A call for decision

This coming Sunday is the 20th Sunday in Ordinary Time for Lectionary Cycle C. In yesterday’s post we took a moment to place the “fire and brimstone” opening verse in a context of the Lucan narrative. But as Brian Stoffregen insightfully noted that “Our gospel text is not one you find on many refrigerator doors or on greeting cards.” The image of Jesus in these texts is upsetting to one who only seeks the meek and mild Jesus. Having begun with an exhortation to courage in the face of tribulation, continuing with a warning against avarice in the face of fear, Jesus now raises the issue of judgment. The people are called to conversion before it is too late.

The twinned images of baptism and fire were present in Luke’s gospel early on: “He will baptize you with the Holy Spirit and fire’ (Luke 3:16). What differs here is that this baptism refers to Jesus himself, not to anyone else.

Interestingly, in the NT only rarely does “fire” (pýr) denote the earthly phenomenon. If Luke’s usage is not literal, then what are the possibilities? What is the fire Jesus comes to cast?

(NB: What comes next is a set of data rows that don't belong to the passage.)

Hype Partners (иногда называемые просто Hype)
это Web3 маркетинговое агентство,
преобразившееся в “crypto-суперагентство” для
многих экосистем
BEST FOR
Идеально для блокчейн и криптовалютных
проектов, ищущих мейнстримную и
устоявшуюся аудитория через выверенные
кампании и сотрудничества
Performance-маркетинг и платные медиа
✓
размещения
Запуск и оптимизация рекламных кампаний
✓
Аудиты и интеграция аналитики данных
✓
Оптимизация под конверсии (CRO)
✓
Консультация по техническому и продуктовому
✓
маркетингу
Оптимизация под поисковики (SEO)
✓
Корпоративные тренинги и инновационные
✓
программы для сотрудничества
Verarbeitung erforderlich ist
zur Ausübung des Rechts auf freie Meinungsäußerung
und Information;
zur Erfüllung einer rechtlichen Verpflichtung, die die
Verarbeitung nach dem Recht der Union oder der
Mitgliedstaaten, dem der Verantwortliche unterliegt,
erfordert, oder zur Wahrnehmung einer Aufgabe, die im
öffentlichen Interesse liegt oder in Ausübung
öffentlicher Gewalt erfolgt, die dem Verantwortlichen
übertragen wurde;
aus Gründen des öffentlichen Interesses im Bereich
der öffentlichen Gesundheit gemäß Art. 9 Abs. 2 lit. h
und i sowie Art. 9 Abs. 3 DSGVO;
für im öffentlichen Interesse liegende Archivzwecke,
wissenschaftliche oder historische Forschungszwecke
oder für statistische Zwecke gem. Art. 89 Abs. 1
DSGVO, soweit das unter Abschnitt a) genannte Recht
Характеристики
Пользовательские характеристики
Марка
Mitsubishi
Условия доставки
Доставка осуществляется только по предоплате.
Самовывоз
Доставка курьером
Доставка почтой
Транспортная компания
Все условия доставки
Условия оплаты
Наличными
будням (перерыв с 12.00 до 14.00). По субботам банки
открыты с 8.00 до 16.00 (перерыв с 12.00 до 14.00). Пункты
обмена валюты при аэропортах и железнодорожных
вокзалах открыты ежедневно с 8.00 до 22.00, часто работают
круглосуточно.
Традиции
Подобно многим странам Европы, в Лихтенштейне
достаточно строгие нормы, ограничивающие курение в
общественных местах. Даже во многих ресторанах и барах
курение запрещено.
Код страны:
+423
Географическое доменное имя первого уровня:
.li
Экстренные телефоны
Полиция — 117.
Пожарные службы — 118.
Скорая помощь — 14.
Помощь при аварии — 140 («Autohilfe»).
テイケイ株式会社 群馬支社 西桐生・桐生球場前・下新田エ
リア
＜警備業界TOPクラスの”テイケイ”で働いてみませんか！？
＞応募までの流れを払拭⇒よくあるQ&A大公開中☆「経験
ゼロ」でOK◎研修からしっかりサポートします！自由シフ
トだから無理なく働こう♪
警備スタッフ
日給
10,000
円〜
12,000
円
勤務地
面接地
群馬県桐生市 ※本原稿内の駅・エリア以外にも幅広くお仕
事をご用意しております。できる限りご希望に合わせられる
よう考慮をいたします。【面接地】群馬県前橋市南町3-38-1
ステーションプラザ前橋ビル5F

Some possibilities from Luke/Acts (from Brian Stoffregen):

  • purification = removing the bad from the good
    • the unfruitful trees from the fruitful (Luke 3:9)
    • the chaff from the wheat (Luke 3:17; see also Jer 6:29; Zeph 13:9; Mal 3:2)
  • judgment = total destruction
    • by James and John against Samaritans (Luke 9:54)
    • by God on Sodom (Luke 17:29; Gen 19:24)
  • the presence of God
    • Jesus, who baptizes with Holy Spirit and fire (Luke 3:16)
    • the Holy Spirit as tongues of fire (Acts 2:3)
    • the angel in the burning bush (Acts 7:30; Ex 3:2)
  • a sign of the last days (Acts 2:19; Joel 2:28-32; 2 Peter 3:12)
  • a source of warmth and light on a cold, dark night (Luke 22:55; Acts 28:2)

Other possibilities

  • fire used in sacrifices (Ex 29:14; 29:34, etc.)
  • fire used to destroy the idol of the golden calf (Ex 32:20, 24)
  • connected with the Word of God (Is 30:27; Jer 5:14; 23:29)

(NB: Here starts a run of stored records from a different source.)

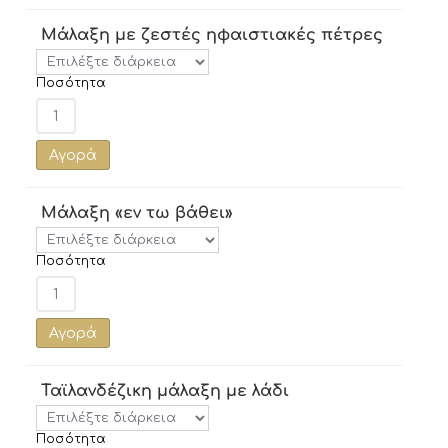
Μάλαξη με ζεστές ηφαιστιακές πέτρες
Ποσότητα
Αγορά
Μάλαξη «εν τω βάθει»
Ποσότητα
Αγορά
Ταϊλανδέζικη μάλαξη με λάδι
Ποσότητα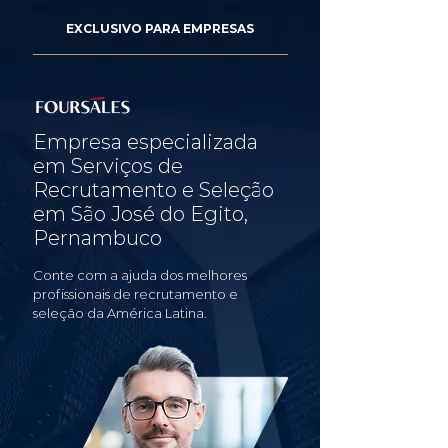
EXCLUSIVO PARA EMPRESAS
Empresa especializada
em Serviços de
Recrutamento e Seleção
em São José do Egito,
Pernambuco
Conte com a ajuda dos melhores
profissionais de recrutamento e
seleção da América Latina.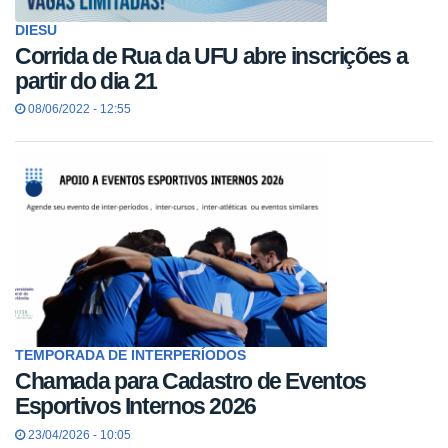
DIESU
Corrida de Rua da UFU abre inscrições a
partir do dia 21
08/06/2022 - 12:55
TEMPORADA DE INTERPERÍODOS
Chamada para Cadastro de Eventos
Esportivos Internos 2026
23/04/2026 - 10:05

Given the variety of meanings with Luke’s writings, the meaning of this passage is far from obvious. An argument can be made for any of Luke’s metaphorical uses of “fire.” In a larger context of Luke’s narrative, especially the Jerusalem journey, one must remember that Jesus continually asks people to “see” that God’s care and providence (cf. 12:22-28) now is only a sign of the salvation that awaits. God’s desire is to give us the kingdom (v.32). Yet the journey to that kingdom involves judgment.

Whatever the meaning, the sense of urgency and decision is clear.

I have come to set the earth on fire, and how I wish it were already blazing!” (v.49) likely includes the richness of all the Lucan expressions – Jesus came to bring the Word of God, to bring salvation, to purify, and to fill the world with God’s Spirit, to form a holy and faithful people. A people “on fire” for God. But, Jesus is saying that God’s plan for salvation involves judgment, but a judgment that the Messiah will bear for others, not one he will inflict on others. It is not an attractive prospect, but Jesus longs for it to come, so that the saving work be accomplished.